[[ ENTRIES SUPPLIED, beginning ]]
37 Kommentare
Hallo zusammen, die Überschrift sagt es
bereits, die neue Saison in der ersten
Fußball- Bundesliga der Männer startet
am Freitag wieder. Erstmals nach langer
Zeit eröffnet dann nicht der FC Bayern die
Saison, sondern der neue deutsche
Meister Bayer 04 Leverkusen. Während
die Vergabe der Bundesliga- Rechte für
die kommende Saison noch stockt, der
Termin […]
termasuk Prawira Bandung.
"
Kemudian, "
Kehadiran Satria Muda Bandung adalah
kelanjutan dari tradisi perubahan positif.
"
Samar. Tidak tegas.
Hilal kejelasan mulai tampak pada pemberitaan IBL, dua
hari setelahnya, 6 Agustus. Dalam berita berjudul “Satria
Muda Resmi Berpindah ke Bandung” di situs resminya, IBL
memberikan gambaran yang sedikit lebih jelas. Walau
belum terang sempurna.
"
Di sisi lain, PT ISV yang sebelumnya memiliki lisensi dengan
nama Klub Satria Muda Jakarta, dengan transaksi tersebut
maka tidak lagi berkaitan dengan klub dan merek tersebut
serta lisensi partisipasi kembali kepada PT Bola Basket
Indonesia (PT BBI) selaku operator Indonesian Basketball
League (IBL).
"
[[ ENTRIES SUPPLIED, end ]]
[[ ENTRIES SUPPLIED, beginning ]]
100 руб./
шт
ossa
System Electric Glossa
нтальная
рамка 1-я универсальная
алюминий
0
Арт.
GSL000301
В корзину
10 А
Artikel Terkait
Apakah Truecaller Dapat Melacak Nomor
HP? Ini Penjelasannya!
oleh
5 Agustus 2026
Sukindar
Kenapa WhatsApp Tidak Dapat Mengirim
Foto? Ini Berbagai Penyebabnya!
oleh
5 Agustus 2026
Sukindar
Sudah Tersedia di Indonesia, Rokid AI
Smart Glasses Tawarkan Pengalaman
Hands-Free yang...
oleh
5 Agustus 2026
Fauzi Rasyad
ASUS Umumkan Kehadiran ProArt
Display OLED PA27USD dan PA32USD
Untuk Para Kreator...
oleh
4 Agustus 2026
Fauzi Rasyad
[[ ENTRIES SUPPLIED, end ]]
[[ ENTRIES SUPPLIED, beginning ]]
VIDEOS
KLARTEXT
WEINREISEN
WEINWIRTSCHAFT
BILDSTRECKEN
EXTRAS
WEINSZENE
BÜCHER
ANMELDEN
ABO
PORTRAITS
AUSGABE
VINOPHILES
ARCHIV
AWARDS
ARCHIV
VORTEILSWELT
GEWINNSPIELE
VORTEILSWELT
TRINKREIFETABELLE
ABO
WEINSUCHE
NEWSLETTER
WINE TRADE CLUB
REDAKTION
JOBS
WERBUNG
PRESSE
[[ ENTRIES SUPPLIED, end ]]
WHAT THE TASK ASKS — Read the entries and select each line where the word "Bandung" is found.

TASK SOLUTION —
termasuk Prawira Bandung.
Kehadiran Satria Muda Bandung adalah
Muda Resmi Berpindah ke Bandung” di situs resminya, IBL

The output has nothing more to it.